### [SOURCE INFORMATION]
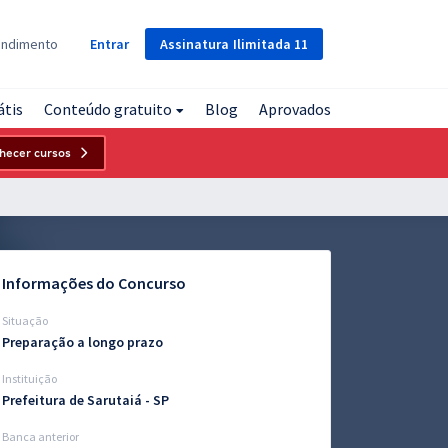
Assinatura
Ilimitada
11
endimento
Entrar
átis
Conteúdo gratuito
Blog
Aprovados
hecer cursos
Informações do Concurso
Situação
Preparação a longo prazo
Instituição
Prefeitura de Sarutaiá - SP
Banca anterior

==

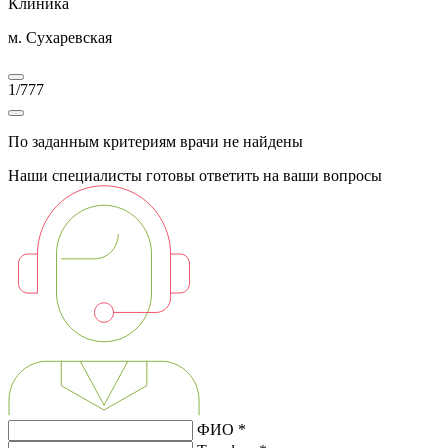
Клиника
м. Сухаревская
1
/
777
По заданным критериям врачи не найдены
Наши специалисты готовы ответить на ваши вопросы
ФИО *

* * *

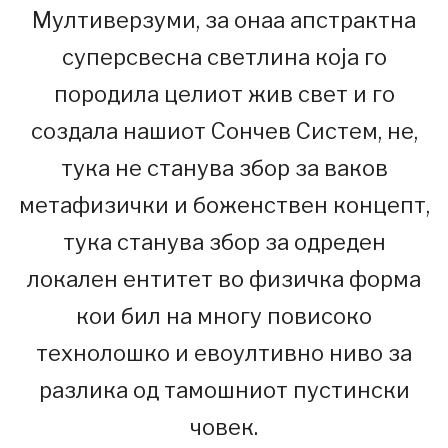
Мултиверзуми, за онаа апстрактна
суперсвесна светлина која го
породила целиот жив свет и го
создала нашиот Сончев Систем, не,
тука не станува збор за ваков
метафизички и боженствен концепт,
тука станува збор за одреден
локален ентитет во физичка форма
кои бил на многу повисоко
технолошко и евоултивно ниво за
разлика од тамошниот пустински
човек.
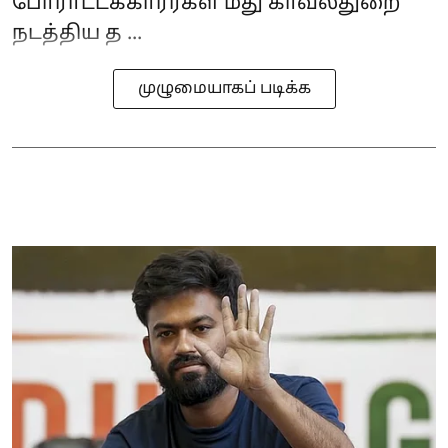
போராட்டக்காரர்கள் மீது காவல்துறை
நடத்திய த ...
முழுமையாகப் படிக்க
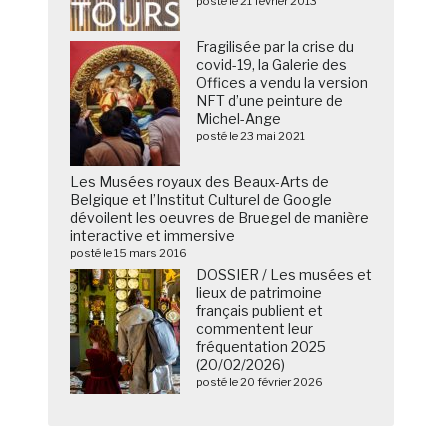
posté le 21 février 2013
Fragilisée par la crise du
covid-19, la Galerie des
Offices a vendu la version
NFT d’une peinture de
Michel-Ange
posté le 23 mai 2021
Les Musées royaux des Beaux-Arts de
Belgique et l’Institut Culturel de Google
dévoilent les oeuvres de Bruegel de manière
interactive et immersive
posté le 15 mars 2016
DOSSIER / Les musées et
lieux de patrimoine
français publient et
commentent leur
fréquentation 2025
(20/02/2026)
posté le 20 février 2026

### [REQUIRED ACTION]
Among the lines above, repeat exactly those from the line with "lieux de patrimoine" to the line with "posté le 20 février 2026", counting both ends.

### [RESULT FOR THIS EXERCISE]
lieux de patrimoine
français publient et
commentent leur
fréquentation 2025
(20/02/2026)
posté le 20 février 2026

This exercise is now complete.